Les ministres des Finances et du Budget présentent jeudi au gouvernement leur feuille de route vers le prélèvement à la source de l'impôt sur le revenu, un parcours semé d'embûches, mais qui doit être "irréversible".
"Irréversible", le ministre des Finances Michel Sapin n'a plus que ce mot à la bouche quand il parle de l'introduction en France de cette retenue à la source, pratiquée dans presque tous les pays développés.
"Irréversible", cette réforme de la perception fiscale a d'autant plus intérêt à l'être que nul ne sait quelle majorité sera au pouvoir le 1er janvier 2018, date à laquelle le président François Hollande a promis que le prélèvement à la source serait "pleinement effectif".
Le chef de l'Etat a fait du prélèvement à la source un cheval de bataille personnel, charge à l'administration fiscale, considérée comme peu enthousiaste, de suivre.
Bercy mis au pas
"Je veux tordre le cou à cette idée selon laquelle Bercy serait réticent, pas content, pas à l'aise", disait il y a peu Michel Sapin.
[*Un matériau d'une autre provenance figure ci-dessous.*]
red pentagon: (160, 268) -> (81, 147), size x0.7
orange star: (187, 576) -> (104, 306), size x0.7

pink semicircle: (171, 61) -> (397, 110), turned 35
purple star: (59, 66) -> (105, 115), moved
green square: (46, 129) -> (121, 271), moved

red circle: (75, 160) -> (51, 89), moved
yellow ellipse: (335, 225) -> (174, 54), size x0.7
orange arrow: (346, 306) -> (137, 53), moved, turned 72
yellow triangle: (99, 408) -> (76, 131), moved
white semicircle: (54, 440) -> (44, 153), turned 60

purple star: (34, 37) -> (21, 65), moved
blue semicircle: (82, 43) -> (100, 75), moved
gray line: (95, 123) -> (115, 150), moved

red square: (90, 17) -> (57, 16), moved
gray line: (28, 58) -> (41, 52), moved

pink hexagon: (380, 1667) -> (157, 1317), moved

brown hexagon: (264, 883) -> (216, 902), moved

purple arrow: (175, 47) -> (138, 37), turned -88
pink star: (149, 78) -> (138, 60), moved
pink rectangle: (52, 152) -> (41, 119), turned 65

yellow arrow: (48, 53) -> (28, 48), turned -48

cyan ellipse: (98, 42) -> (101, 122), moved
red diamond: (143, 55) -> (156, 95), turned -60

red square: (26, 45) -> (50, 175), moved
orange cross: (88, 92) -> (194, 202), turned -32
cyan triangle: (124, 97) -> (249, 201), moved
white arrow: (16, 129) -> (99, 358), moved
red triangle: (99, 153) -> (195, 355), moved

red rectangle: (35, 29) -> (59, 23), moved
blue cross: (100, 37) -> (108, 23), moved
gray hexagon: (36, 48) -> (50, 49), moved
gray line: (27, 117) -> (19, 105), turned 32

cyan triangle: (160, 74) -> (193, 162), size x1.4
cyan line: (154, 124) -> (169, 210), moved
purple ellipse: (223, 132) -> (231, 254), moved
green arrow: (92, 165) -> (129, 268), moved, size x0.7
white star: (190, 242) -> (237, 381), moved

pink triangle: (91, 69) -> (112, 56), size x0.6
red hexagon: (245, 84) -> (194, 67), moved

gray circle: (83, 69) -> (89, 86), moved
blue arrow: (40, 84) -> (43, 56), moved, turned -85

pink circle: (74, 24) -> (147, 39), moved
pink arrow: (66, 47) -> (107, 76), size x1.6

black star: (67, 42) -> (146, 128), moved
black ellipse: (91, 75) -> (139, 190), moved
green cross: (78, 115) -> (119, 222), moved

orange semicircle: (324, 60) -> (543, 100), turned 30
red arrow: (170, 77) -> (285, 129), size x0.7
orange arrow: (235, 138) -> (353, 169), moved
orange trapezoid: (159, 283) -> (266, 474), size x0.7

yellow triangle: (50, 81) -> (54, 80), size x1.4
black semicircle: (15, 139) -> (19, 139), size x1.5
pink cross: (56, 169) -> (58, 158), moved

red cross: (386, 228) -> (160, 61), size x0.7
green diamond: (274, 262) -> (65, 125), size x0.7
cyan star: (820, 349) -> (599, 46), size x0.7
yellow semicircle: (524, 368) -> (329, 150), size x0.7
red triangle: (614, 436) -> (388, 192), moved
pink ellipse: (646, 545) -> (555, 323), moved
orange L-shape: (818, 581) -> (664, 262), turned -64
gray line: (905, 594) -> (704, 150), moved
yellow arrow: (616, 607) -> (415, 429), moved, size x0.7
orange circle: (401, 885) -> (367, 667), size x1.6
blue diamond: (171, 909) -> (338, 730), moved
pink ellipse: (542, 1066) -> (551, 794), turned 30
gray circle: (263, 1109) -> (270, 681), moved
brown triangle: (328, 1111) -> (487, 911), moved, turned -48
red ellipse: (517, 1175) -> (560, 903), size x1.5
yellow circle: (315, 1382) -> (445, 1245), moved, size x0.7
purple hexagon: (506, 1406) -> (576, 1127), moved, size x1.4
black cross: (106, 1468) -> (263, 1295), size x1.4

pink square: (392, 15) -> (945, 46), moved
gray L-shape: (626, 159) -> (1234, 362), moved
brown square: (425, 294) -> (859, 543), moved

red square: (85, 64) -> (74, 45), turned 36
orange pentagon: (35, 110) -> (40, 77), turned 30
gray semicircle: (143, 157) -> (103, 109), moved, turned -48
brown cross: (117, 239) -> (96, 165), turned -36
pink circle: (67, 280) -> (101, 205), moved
Et d'assurer que si le ministère des Finances a semblé traîner des pieds, c'était uniquement parce qu'il redoutait de "gâcher une bonne idée", en l'appliquant lors d'un début de quinquennat marqué par de fortes hausses d'impôt.
Quant au secrétaire d'Etat au Budget Christian Eckert, il a tenu à rappeler mercredi sur Europe 1 qu'il avait "toujours été partisan de la retenue à la source". "J'étais même un peu seul" dans ce cas, a-t-il lancé.
MM. Sapin et Eckert doivent désormais détailler leurs intentions en conseil des ministres, avec un plan sur trois ans.
Dès la rentrée, le projet de budget pour 2016 devrait poser des jalons, en encourageant le paiement mensualisé et la télédéclaration. Sans obligation, mais de manière à préparer les esprits.
Dans le même temps, le gouvernement veut ouvrir une vaste concertation, et prévoit un livre blanc pour le milieu d'année prochaine.
Les entreprises grognent
Par le dialogue, Bercy espère désamorcer les nombreuses réticences. Si les Français soutiennent l'idée, à en croire les sondages, le principal syndicat des agents du fisc (Solidaires Finances Publiques) bataille contre le projet, les syndicats de salariés s'inquiètent de voir les données personnelles aux mains des employeurs, et les entreprises, qui pourraient être chargées de la collecte, grognent.
M. Eckert a souligné qu'à ce stade, il n'était "pas certain que (la retenue) se fasse par l'employeur".
"D'autres pistes sont explorées", a-t-il dit, évoquant par exemple une perception par le "système bancaire, au moment du versement du salaire".
Sur les questions de confidentialité, M. Eckert a souligné que si l'employeur avait connaissance du taux d'imposition de son salarié, cela ne lui donnait pourtant pas accès au "détail de la situation fiscale" ou familiale.
Autre question en suspens: celle de l'année de transition, 2017.
Si le prélèvement à la source commence le 1er janvier 2018, alors 2017 sera une année "blanche", les revenus perçus cette année là n'étant pas taxés. Puisqu'en 2017, sous l'ancien système, le contribuable règlera son impôt sur le revenu de 2016. Et que l'année suivante, il sera imposé en temps réel sur ses revenus de 2018.
Un "cadeau" fiscal en 2017 ?
Si M. Sapin s'est dit prêt à faire "un cadeau" concernant les revenus salariaux pendant cette année de transition, pas question de fermer les yeux sur les revenus du capital ou les rémunérations exceptionnelles. Sous peine de voir déferler les plus-values et flamber les primes non imposables en 2017...
L'équation est d'autant plus délicate pour Bercy qu'elle doit se faire à somme constante.
Les ministres, le président, le disent et le répètent, le changement de mode de perception ne doit changer ni les principes qui régissent l'impôt (quotient familial, niches en tous genres...), ni, surtout, augmenter la pression fiscale au moment où M. Hollande laisse au contraire miroiter "plus de redistribution" s'il devait y avoir "plus de croissance".
Cet impératif exclut toute fusion de l'impôt sur le revenu avec la CSG. Selon M. Sapin, une telle fusion ferait "50% de gagnants, 50% de perdants". Et relancerait un débat sur le "ras-le-bol fiscal" au plus mauvais moment pour la majorité, celui de la campagne présidentielle.